A review of the book Inside Jokes: Using Humor To Reverse Engineer The Mind by Matthew Hurley, Dan Dennett, and Reg Adams.

In the middle of 2011 a new theory of humor popped onto the science blogs — this was Peter McGraw’s Benign Violation Theory of Humor. I mention it because it provides a helpful contrast to the subject of Inside Jokes. I was pretty interested in the Benign Violation Theory when I heard about it, and upon further investigation, it sounded pretty reasonable to me. Later hearing that the brilliant Daniel Dennett had endorsed a new and different theory of humor, I had to check it out. This theory of humor and its entire presentation redefined for me the standard of what a theory of humor needs to be.

Reading Inside Humor, I could see that the BVT was pretty weak in many areas. It may be true enough that it describes what humor is (see McGraw’s TED talk called "What Makes Things Funny") however, it didn’t seem to say anything about why. This omission only became obvious when Inside Jokes argued that "why" was really the interesting question and that they had answered it. I also think that the Benign Violation Theory has a danger of being somewhat circular — humor results from a "violation" but could a violation be defined as something that, when benign, was funny?

Again, I mention this competing theory to demonstrate how much more comprehensive the theory of Inside Jokes is. It is a functional theory that would inform someone who wanted to design a synthetic brain capable of humor. I felt this theory’s attention to the big picture was far more complete than any other theory I’d heard. It made me feel like other theories of humor were merely "observations" of humor.

In classic philosopher style, Daniel Dennett keeps the theory on track by very explicitly avoiding circular thinking, incomplete theories, and other easy-to-make thought errors (which he enumerates). He puts forth a list of hard questions that a proper theory of humor must be able to answer and then makes sure they get answered. I felt that the scrutiny of the questions was a valuable contribution to the topic by itself and the idea (Hurley’s apparently) of how to answer them was kind of a bonus.

To me it seemed like this work was in a different league than the BVT and theories put forth by other philosophers through history. It seemed like this idea also provided insight into how the mind works and why humor is essential to our brains functioning the way that they do.

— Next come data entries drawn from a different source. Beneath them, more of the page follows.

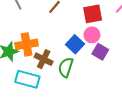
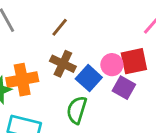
red square: (93, 14) -> (134, 61), moved
brown cross: (44, 59) -> (63, 64), moved

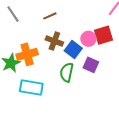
brown line: (60, 27) -> (50, 16), turned 32
purple square: (124, 88) -> (91, 65), moved

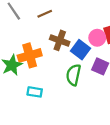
brown line: (50, 16) -> (45, 14), moved
cyan rectangle: (31, 87) -> (35, 92), size x0.6

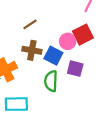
brown line: (45, 14) -> (30, 24), moved
cyan rectangle: (35, 92) -> (16, 104), size x1.5

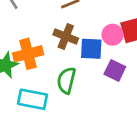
blue square: (53, 56) -> (91, 49), turned -36
green semicircle: (51, 81) -> (66, 80), moved

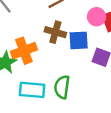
pink circle: (112, 35) -> (97, 17), moved
green semicircle: (66, 80) -> (62, 87), moved

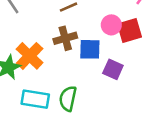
brown cross: (55, 32) -> (65, 38), turned -36
orange cross: (24, 51) -> (30, 56), turned -30

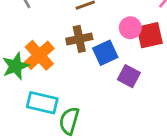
blue square: (90, 49) -> (105, 53), turned -30
green semicircle: (68, 99) -> (69, 121), moved

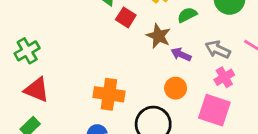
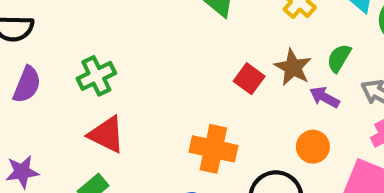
green semicircle: (187, 15) -> (339, 58), moved, turned -36
red square: (126, 17) -> (249, 79), moved

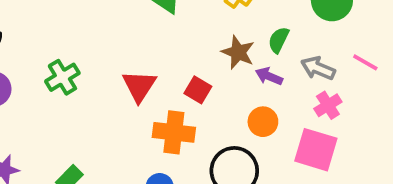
red square: (249, 79) -> (198, 90), moved
red triangle: (107, 135) -> (139, 86), moved, turned 42

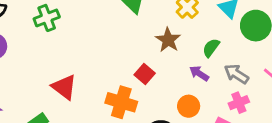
brown star: (238, 52) -> (168, 40), moved
green cross: (62, 77) -> (47, 18), moved
red triangle: (139, 86) -> (64, 87), moved, turned -36

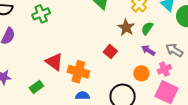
green semicircle: (211, 48) -> (147, 28), moved
orange cross: (121, 102) -> (78, 72), moved
pink cross: (239, 103) -> (164, 69), moved

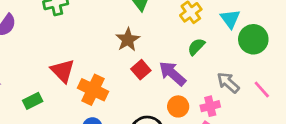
brown star: (126, 27) -> (128, 40), moved
purple arrow: (148, 50) -> (172, 73), moved, size x1.5

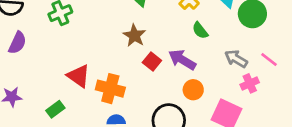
green semicircle: (196, 47) -> (200, 30), turned -72
pink cross: (210, 106) -> (250, 83), moved

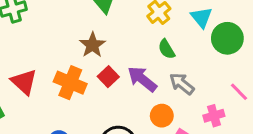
gray arrow: (236, 59) -> (182, 84), moved
orange cross: (110, 89) -> (70, 83), moved
orange circle: (193, 90) -> (162, 116), moved

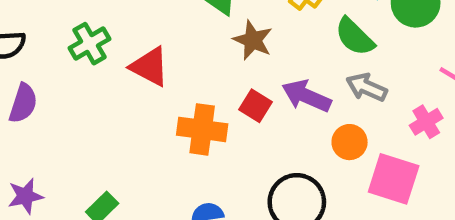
brown star: (92, 45) -> (253, 40), moved
green semicircle: (166, 49) -> (355, 37), moved, size x1.4
red triangle: (24, 82) -> (150, 67), moved

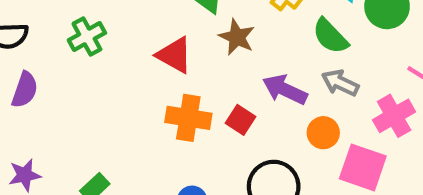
red triangle: (150, 67) -> (174, 55), moved
red square: (256, 106) -> (241, 120), moved
pink cross: (426, 122) -> (394, 116), size x1.4

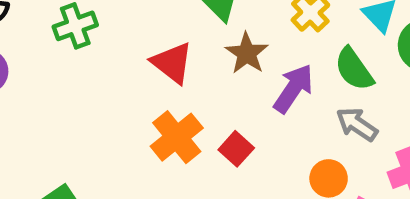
purple arrow: (285, 90) -> (293, 89), moved, turned 90
orange cross: (188, 118) -> (177, 137), turned 33

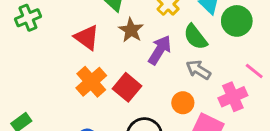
red square: (236, 149) -> (127, 87), size x1.4

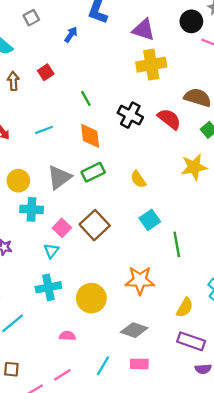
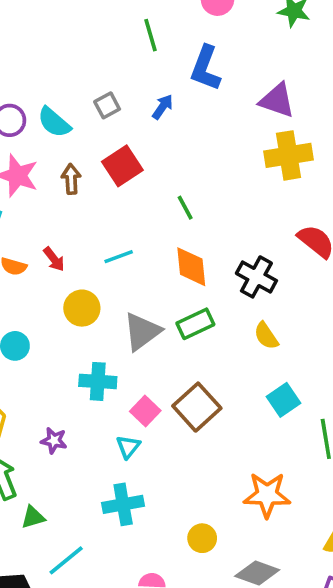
gray square: (31, 18) -> (107, 105), moved
red square: (46, 72) -> (122, 166), size x1.5
black cross: (130, 115) -> (256, 277), moved
yellow circle: (18, 181) -> (82, 308), moved
yellow circle: (91, 298) -> (202, 538), moved, size x0.6

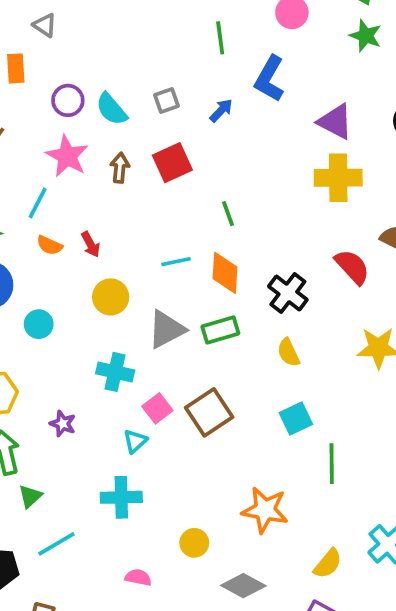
cyan line: (119, 257) -> (176, 262), moved
green triangle: (33, 517) -> (30, 496), turned -35

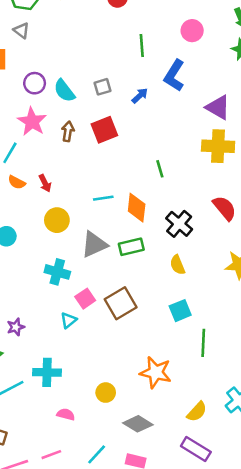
green line: (228, 214) -> (160, 169), moved
purple star: (63, 424) -> (16, 327), moved, turned 30
cyan cross: (121, 497) -> (47, 372), moved

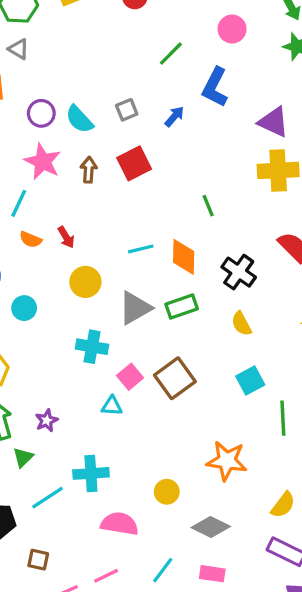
green line: (142, 45) -> (171, 54), turned 55
cyan triangle: (69, 320) -> (112, 406), turned 48
pink semicircle: (66, 414) -> (119, 524), size x1.6

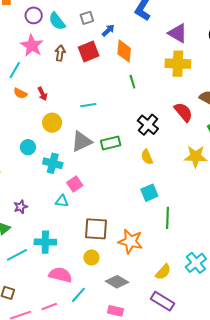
blue arrow: (174, 116) -> (108, 30), moved
orange diamond: (184, 257) -> (124, 51), moved
cyan circle: (24, 308) -> (28, 147), moved
brown square: (175, 378) -> (96, 229), moved, turned 35
cyan line: (163, 570) -> (78, 295), moved

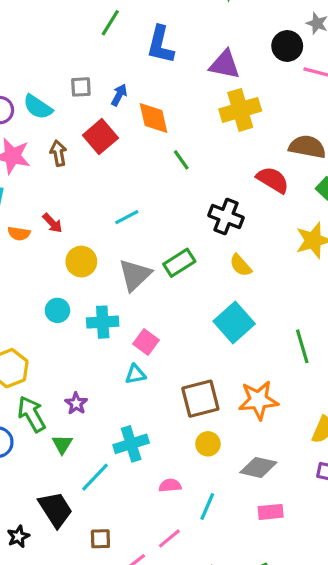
gray square: (87, 18) -> (81, 87), turned 32
cyan square: (149, 193) -> (234, 322), moved, size x1.4
pink semicircle: (60, 275) -> (170, 485), size x0.6

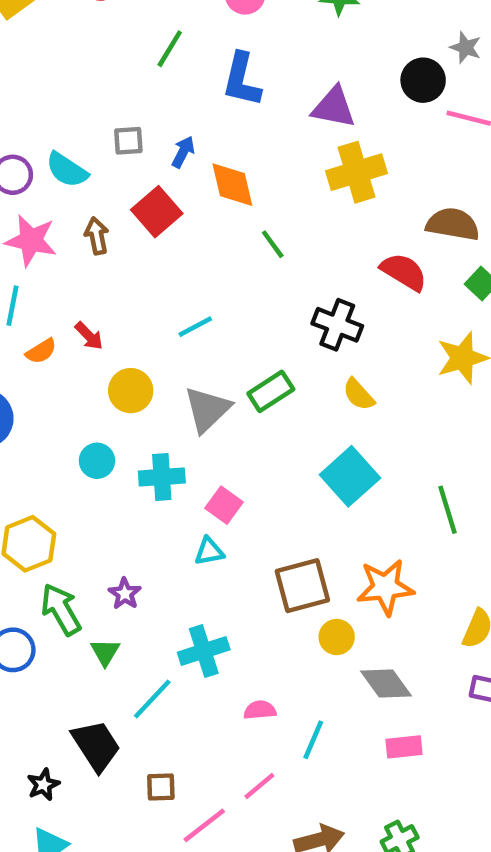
orange semicircle: (19, 234) -> (41, 351), turned -40
yellow circle: (208, 444) -> (337, 637), moved
gray diamond: (258, 467) -> (386, 683), turned 42

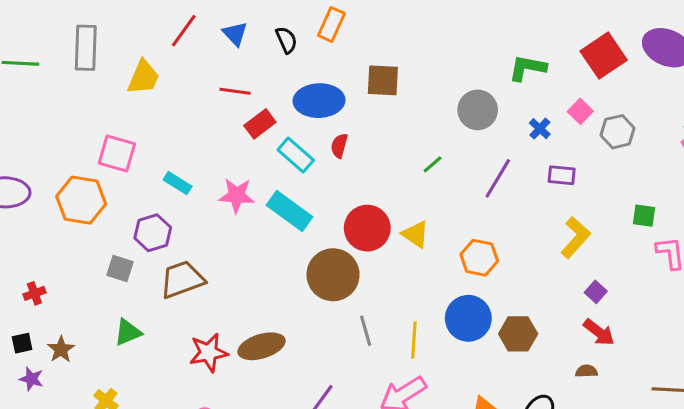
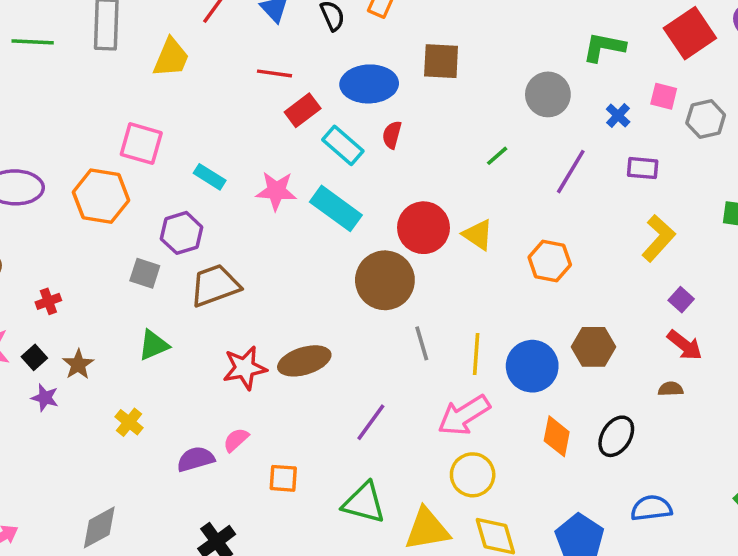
pink square: (580, 111) -> (664, 96), turned -30
blue circle: (468, 318) -> (532, 366), moved
black square: (22, 343) -> (34, 357), turned -30

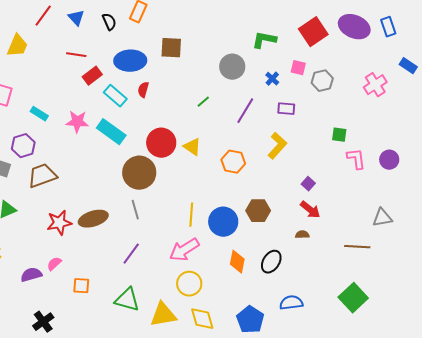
yellow L-shape: (658, 238) -> (277, 146), moved
gray line: (422, 343) -> (135, 210), moved

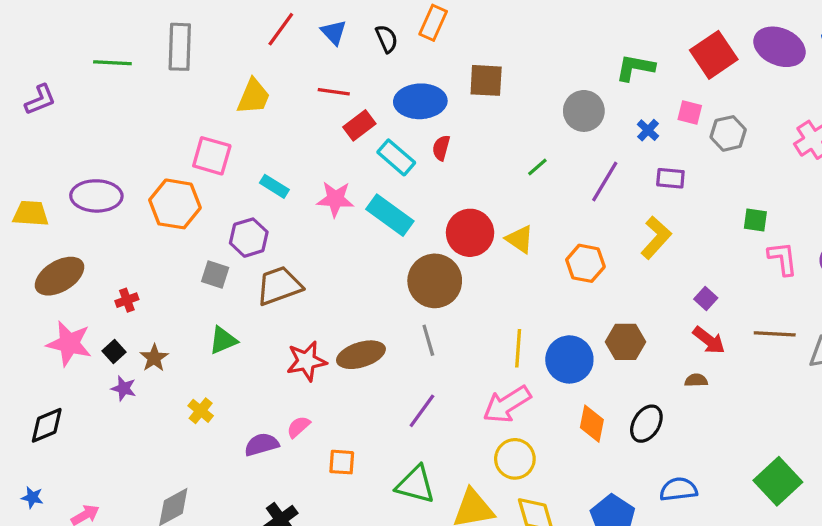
yellow trapezoid: (17, 46) -> (254, 97), moved
brown line: (357, 247) -> (775, 334), moved

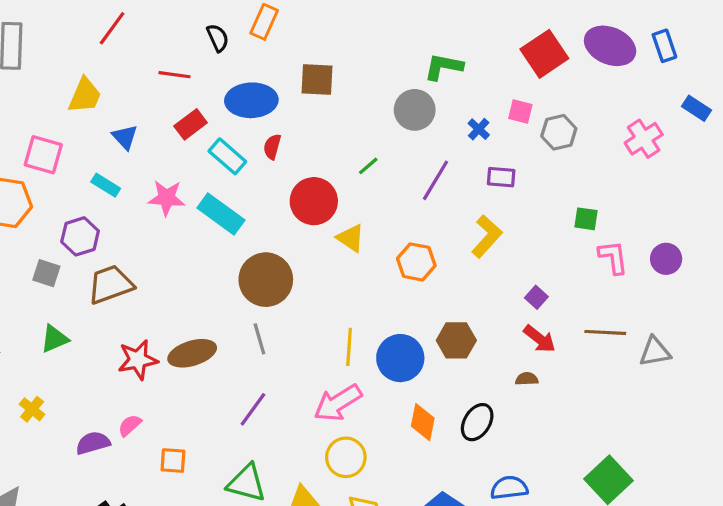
blue triangle: (334, 32) -> (125, 137), moved
green L-shape: (635, 68) -> (444, 67), moved
red line: (334, 92) -> (175, 75), moved
red circle: (470, 233) -> (314, 201), moved

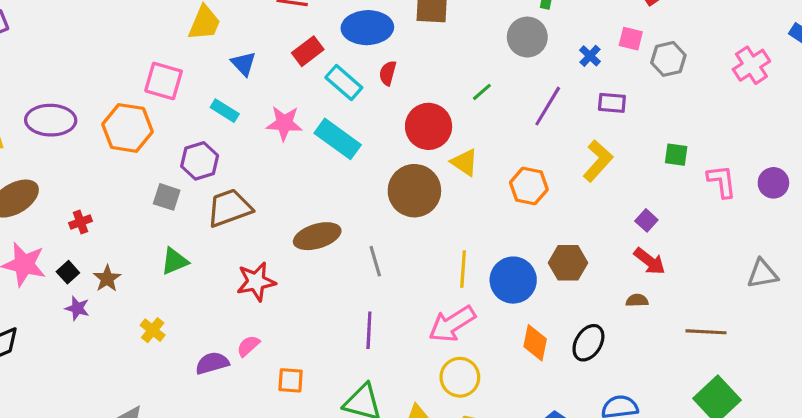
green square: (586, 219) -> (676, 155), moved
brown circle: (266, 280) -> (414, 191), moved
brown line: (605, 332) -> (706, 332), moved
brown ellipse: (192, 353) -> (317, 236), moved
purple line: (253, 409) -> (369, 330), turned -33

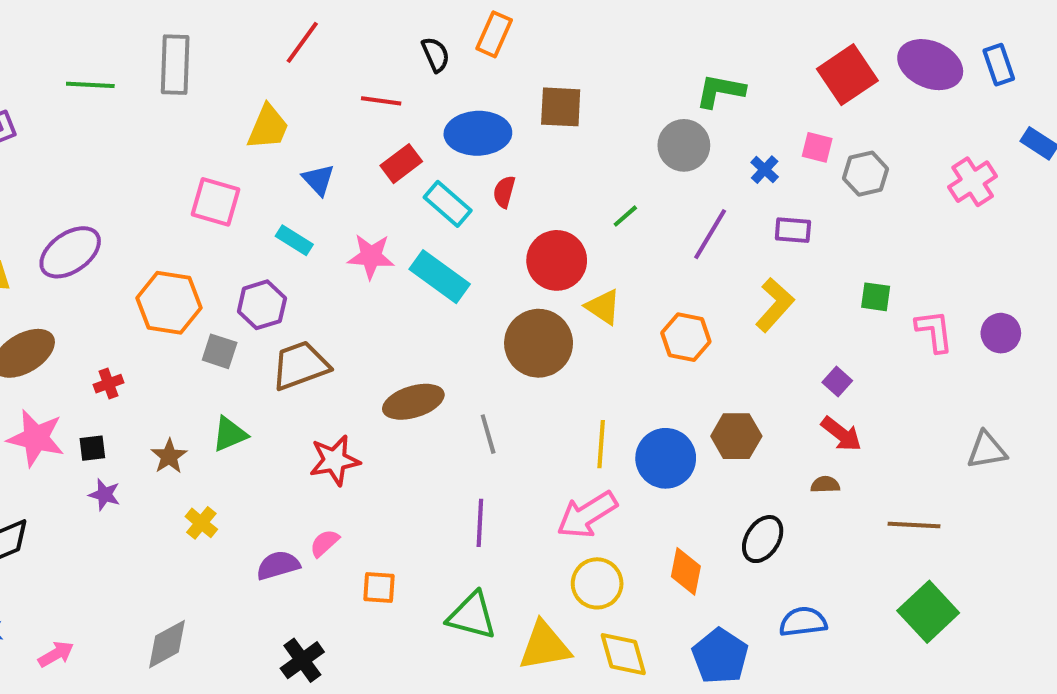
purple ellipse: (51, 120) -> (70, 252), turned -36
orange hexagon: (127, 128) -> (169, 303), moved
black square: (68, 272) -> (92, 448), turned 35
brown star: (107, 278) -> (169, 456), moved
orange diamond: (535, 343) -> (686, 571), moved

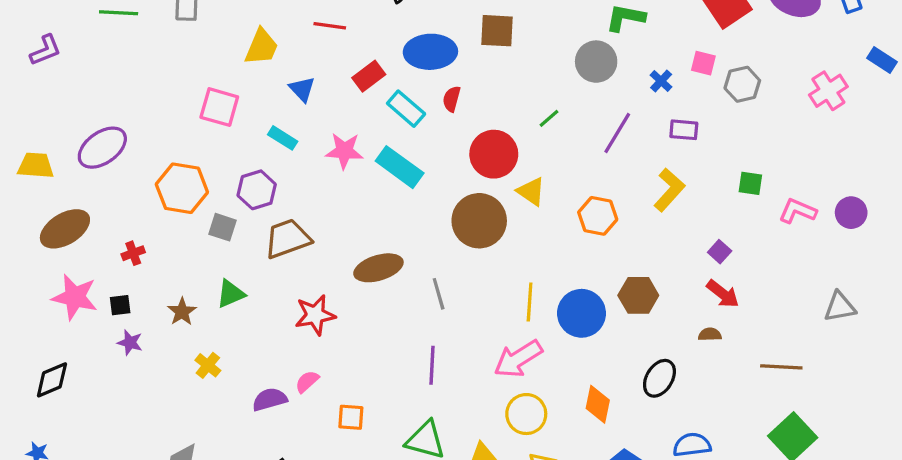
red line: (381, 101) -> (330, 26), moved
pink L-shape: (934, 331) -> (798, 211), turned -60

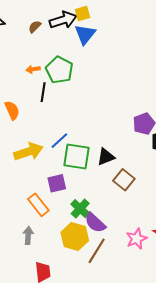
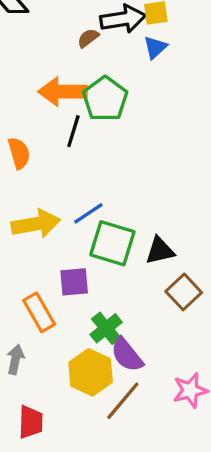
brown semicircle: (35, 27) -> (88, 38), moved
blue triangle: (85, 34) -> (155, 47), size x0.7
orange arrow: (33, 69) -> (63, 92), size x2.0

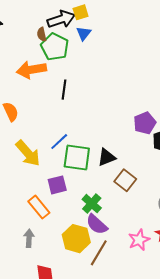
brown semicircle: (88, 38) -> (42, 34), turned -56
green pentagon: (105, 99) -> (55, 47), moved
black line: (73, 131) -> (64, 90), moved
yellow arrow: (36, 224) -> (28, 153), turned 68
green cross: (106, 328) -> (92, 204), moved

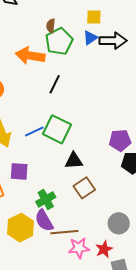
black arrow: (61, 19) -> (113, 41), moved
green square: (77, 157) -> (57, 129), moved
brown line: (99, 253) -> (64, 232), moved, turned 36

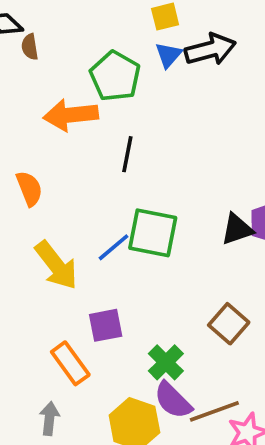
brown semicircle: (51, 26) -> (30, 47), moved
black triangle: (74, 161) -> (237, 229), moved

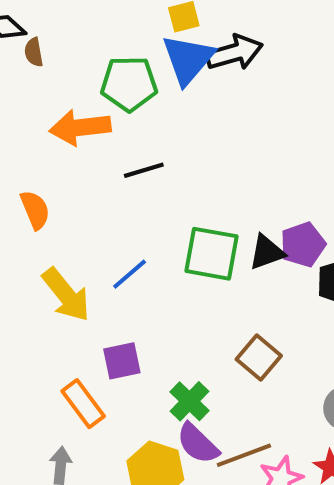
blue triangle: (168, 55) -> (188, 59), size x1.8
green pentagon: (115, 76) -> (129, 84), turned -30
black line: (127, 154) -> (144, 170), turned 63
green square: (153, 233) -> (212, 254), moved

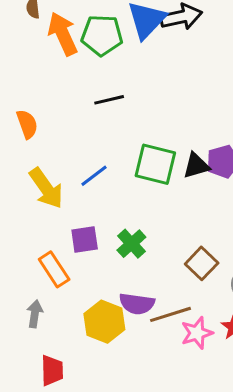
orange arrow: (80, 127) -> (63, 34), moved, turned 69
brown square: (259, 357) -> (202, 263), moved
green cross: (189, 401) -> (131, 244), moved
purple semicircle: (198, 443) -> (137, 304), turned -40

If you’re interested in humor or how the mind works, this is an excellent and powerful book. It is extremely well-thought out, well-written, well-researched, and, given it’s subject matter, pretty entertaining.

This well-written theory of humor makes other theories look pretty weak.

UPDATE 2012-01-29

This review prompted Matthew Hurley to contact me personally and point out that he felt I attributed too much writing credit to Dennett. I’ll just let that fact stand on its own.

I will say that the way Amazon is listing the authors seems uncharitable.

"Matthew M. Hurley (Author), Daniel C. Dennett (Author), & 1 more"

I think Reg may be getting shortchanged!